Book Review: WATERCRESS

Author: Andrea Wang | Illustrator: Jason Chin

Disclaimer: I am not an expert in the technical aspects of this book. The experts are the book creators. My reviews are my opinions.

Have you ever been ashamed of your heritage?

WATERCRESS, which tackles this conflict, is one of my favorite picture books. Author Andrea Wang is a master wordsmith. Her poetic language, alliteration, sensory words, and similes captivated me in this heart-wrenching book about a young girl who shunned her Chinese heritage to assimilate to the “American way,” that is, until she learned about her family’s tragic past.

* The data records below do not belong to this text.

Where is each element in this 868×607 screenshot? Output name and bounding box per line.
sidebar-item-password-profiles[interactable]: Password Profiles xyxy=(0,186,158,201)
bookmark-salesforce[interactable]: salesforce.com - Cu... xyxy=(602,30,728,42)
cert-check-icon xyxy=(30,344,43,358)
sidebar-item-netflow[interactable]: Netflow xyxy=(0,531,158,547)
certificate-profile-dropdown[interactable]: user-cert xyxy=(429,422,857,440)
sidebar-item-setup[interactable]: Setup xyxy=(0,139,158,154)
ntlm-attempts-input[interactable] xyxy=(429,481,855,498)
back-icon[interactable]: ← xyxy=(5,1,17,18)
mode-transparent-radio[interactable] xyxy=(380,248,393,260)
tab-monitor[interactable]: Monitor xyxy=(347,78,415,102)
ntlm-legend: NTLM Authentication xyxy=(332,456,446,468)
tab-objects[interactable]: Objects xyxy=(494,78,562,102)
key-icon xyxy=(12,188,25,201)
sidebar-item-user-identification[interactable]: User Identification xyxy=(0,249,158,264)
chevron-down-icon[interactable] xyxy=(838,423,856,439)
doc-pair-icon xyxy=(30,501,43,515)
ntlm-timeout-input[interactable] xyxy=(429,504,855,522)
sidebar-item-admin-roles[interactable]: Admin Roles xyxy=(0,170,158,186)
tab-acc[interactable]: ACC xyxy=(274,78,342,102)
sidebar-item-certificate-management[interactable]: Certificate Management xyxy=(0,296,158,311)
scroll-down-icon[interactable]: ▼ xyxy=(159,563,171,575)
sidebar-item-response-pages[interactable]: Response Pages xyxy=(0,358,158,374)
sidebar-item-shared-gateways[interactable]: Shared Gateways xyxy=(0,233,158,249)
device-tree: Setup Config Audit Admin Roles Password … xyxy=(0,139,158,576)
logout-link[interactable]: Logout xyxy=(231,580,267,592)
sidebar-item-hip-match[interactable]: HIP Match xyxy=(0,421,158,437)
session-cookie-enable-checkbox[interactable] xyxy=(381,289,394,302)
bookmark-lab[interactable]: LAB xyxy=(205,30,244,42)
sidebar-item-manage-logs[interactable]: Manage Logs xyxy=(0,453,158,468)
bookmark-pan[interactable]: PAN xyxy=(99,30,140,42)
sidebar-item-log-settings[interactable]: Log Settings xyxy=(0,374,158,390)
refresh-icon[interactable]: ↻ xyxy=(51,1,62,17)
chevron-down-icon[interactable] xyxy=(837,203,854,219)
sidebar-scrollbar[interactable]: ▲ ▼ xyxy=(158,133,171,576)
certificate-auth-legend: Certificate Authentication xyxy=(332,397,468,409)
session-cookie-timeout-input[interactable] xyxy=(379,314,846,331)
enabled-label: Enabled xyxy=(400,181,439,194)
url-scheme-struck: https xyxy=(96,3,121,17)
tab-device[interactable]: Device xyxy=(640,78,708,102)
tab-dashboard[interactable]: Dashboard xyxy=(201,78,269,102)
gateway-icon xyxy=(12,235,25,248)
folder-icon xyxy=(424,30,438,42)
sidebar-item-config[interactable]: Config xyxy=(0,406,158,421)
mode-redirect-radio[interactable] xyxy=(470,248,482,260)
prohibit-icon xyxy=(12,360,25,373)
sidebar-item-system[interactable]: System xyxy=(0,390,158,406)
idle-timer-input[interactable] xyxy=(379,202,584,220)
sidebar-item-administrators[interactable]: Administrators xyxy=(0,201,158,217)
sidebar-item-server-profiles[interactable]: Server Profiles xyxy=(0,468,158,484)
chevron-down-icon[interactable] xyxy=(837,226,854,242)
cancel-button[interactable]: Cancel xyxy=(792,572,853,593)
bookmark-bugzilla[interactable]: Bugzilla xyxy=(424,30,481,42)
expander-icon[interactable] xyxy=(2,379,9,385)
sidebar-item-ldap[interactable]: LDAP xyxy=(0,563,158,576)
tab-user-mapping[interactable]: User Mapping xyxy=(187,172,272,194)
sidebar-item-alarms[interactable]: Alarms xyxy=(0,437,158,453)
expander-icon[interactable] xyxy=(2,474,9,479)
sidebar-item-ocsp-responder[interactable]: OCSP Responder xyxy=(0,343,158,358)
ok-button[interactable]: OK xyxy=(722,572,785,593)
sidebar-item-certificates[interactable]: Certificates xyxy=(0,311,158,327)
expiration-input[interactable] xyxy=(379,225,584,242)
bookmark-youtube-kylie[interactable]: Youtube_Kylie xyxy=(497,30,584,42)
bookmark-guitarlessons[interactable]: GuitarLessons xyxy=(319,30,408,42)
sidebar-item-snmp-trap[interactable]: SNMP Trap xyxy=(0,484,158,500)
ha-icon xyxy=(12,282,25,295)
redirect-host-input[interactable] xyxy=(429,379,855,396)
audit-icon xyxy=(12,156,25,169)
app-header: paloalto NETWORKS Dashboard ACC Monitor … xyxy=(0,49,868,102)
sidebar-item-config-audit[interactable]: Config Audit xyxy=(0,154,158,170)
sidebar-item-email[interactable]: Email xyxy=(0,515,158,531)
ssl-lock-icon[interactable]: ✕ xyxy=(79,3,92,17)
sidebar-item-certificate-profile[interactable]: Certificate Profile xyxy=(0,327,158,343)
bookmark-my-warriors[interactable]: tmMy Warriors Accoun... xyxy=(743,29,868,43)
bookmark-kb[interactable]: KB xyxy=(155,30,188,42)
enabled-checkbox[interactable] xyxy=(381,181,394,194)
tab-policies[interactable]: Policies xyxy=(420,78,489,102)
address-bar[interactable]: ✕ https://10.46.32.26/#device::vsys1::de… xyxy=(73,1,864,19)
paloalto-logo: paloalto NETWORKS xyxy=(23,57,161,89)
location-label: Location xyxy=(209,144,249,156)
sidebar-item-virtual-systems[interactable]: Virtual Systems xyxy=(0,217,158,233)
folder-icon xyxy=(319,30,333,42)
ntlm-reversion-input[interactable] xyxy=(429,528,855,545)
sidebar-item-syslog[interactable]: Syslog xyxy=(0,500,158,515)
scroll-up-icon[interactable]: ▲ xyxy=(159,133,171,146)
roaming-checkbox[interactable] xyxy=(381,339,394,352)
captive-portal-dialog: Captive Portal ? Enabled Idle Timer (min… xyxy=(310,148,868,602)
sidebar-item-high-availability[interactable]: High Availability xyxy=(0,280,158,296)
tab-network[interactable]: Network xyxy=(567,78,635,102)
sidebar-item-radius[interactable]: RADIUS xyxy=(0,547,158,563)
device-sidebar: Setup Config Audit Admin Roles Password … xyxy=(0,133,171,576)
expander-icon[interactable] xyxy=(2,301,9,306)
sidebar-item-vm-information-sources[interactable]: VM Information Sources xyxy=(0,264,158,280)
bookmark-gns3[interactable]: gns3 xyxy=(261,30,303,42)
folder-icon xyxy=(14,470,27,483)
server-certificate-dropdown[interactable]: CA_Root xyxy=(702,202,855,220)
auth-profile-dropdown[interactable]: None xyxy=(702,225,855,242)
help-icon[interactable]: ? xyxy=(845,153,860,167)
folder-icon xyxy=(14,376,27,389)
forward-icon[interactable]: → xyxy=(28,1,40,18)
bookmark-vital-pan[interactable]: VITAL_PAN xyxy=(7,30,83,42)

The text coupled with stunning and emotion-dripping illustrations by Jason Chin will transport you from Ohio to China and back smoothly and effortlessly. For example, corn stalks transitioned to bamboo shoots from one page to the next.

This book will resonate with many people whether or not their parents are immigrants. Although I’ve never been ashamed of my West Indian heritage, I don’t want to stick out like a sore thumb. Therefore, I don’t share all of who I am with everyone. This is fine, as long as it’s for the right reasons.

People of color in this country, born here or elsewhere, likely code switch or hide parts of themselves to make others comfortable. Books like WATERCRESS are tools parents can use to begin that dialogue with their children to help break these unfortunate cycles.

Technical Notes

Theme: Appreciation of heritage

Tense: Present tense (1st person)

External Journey: Being accepted by American society

Internal Journey: Accepting her Chinese heritage

Story Arc: Rags to riches

Story Structure: Classic plot. She rejects her family’s values three times by the story’s climax.

Story Start | End: Begins with a scene where the main character is physically in a car with her family but is not present. In the end, she is no longer aloof and engages with her family.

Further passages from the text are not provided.